L’Institut Togolais de Recherche Agronomique (ITRA) et le Seed Systems Group (SSG) travaillent main dans la main, depuis 2022, pour assurer une fourniture continue des semences de qualité des variétés performantes aux agriculteurs. Le 16 juillet 2025, au Centre de Recherche Agronomique du Littoral (CRAL) à Davié (Préfecture de Zio), a eu lieu la remise officielle des semences souches des parents de neuf hybrides de maïs entre Dr Tchala Noudifoulè, coordonnateur régional SSG et Dr Boma Soudah, directeur dudit centre. Cette alliance marque un tournant historique pour l’agriculture togolaise, avec pour perspectives des récoltes majeures.

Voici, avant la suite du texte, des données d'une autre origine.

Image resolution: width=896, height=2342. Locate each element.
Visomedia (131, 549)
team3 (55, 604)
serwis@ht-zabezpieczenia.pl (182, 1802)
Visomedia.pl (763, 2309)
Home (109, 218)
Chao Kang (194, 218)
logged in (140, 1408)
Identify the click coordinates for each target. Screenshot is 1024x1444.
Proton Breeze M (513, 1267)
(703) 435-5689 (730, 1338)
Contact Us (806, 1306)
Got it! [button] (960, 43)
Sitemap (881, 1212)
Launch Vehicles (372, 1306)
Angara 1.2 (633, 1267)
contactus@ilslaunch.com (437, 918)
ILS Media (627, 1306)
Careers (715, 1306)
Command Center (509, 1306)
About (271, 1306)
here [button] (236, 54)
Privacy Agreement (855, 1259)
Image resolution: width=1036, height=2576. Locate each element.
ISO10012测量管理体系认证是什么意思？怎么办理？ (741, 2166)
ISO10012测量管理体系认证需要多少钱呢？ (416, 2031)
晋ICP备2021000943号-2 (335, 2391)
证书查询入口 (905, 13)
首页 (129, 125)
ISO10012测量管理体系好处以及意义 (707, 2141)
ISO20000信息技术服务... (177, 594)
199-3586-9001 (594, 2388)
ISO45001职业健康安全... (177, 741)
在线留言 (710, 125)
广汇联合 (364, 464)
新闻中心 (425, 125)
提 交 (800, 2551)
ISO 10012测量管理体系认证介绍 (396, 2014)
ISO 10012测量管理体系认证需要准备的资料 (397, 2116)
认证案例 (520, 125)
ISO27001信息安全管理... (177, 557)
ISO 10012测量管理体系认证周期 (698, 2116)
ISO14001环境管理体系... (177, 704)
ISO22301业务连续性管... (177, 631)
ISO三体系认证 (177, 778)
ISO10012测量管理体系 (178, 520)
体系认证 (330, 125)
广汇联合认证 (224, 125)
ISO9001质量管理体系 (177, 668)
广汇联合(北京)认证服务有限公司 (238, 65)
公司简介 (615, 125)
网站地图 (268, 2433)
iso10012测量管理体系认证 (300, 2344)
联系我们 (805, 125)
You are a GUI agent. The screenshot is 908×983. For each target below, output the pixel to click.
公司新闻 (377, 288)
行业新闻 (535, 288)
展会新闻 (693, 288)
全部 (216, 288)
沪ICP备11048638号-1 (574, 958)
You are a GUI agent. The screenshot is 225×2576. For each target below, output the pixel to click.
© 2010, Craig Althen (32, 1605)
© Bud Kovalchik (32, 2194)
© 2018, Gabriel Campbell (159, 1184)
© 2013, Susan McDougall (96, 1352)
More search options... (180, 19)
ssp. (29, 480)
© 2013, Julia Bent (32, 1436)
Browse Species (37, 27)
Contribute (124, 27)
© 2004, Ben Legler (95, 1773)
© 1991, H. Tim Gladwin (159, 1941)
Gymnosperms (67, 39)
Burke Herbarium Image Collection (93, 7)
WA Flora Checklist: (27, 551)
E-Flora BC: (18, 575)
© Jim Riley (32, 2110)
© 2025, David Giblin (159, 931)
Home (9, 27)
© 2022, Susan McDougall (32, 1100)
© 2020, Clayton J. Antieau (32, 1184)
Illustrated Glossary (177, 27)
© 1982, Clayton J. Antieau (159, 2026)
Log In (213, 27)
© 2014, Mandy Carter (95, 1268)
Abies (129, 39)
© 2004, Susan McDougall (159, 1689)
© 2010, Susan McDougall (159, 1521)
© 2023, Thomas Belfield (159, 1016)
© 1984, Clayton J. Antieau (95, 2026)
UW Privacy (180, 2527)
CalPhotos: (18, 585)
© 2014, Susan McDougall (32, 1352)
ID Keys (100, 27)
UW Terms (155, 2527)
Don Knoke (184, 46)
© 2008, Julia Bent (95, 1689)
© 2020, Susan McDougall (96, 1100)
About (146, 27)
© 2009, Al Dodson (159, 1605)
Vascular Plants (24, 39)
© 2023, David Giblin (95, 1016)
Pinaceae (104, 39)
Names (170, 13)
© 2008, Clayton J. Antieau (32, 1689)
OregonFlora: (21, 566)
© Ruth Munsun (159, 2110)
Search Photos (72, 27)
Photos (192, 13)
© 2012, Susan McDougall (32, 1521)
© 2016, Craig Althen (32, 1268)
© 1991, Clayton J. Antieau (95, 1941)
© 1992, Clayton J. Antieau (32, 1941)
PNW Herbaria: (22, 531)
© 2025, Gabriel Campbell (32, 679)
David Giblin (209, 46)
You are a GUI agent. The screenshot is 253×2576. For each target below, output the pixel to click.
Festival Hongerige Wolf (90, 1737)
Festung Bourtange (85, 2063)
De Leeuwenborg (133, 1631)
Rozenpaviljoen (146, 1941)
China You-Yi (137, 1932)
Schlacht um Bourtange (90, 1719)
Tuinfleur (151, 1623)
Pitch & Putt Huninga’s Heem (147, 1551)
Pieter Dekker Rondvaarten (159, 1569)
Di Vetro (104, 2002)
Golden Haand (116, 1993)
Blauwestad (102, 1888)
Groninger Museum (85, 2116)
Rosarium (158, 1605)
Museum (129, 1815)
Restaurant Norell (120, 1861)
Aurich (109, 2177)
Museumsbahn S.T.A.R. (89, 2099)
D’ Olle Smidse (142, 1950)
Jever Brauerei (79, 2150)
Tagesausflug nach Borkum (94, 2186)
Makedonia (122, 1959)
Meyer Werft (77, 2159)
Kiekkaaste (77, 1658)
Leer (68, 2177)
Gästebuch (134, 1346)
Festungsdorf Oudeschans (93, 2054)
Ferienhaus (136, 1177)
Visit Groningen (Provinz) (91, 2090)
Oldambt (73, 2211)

Dr Tchala Noudifoulè (à droite) donne des explications au directeur du Centre de Recherche Agronomique du Littoral (CRAL) à Davié, Dr Boma Soudah
Le Togo vient de franchir un cap majeur dans sa quête d’indépendance agricole en matière de souveraineté semencière. Grâce à un partenariat innovant entre l’Institut Togolais de Recherche Agronomique (ITRA) et le Seed Systems Group (SSG), le pays se dote enfin des outils nécessaires pour réduire sa dépendance aux importations de semences souches et renforcer sa souveraineté alimentaire. En effet, pendant des décennies, l’agriculture togolaise a souffert d’un handicap structurel, celui de la dépendance quasi-totale des semences souches de la plupart des variétés des cultures vivrières, par faute de création locale de variétés. Cette situation limitait non seulement l’utilisation des variétés hybrides performantes, mais entravait également le développement des capacités nationales de sélection variétale. Aujourd’hui, cette réalité appartient au passé grâce au partenariat établi entre l’ITRA et le SSG, financé par le Centre de Recherches pour le Développement International (CRDI) et l’Alliance pour une Révolution Verte en Afrique (AGRA).
Des variétés à haut potentiel enfin accessibles
A travers ce partenariat stratégique, les producteurs togolais disposent désormais de semences de grande qualité, de haute performance et résilientes face aux changements climatiques. Au cœur de cette collaboration se trouvent des innovations concrètes qui transformeront à jamais les exploitations agricoles. Il s’agit de variétés de maïs hybride « Legacy 26 », « SAMMAZ 50 » et « Opeaburoo », ainsi que le riz « Exbaika », spécialement sélectionnées pour leurs performances agronomiques, organoleptiques et, surtout pour leur adaptabilité aux conditions agro climatiques locales. La mise en œuvre de cet ambitieux partenariat ne s’arrête pas là. Déjà, une série d’essais sur de nouvelles variétés de riz et de maïs est actuellement en cours, promettant d’enrichir davantage le pool génétique des variétés performantes à disposition des agriculteurs togolais.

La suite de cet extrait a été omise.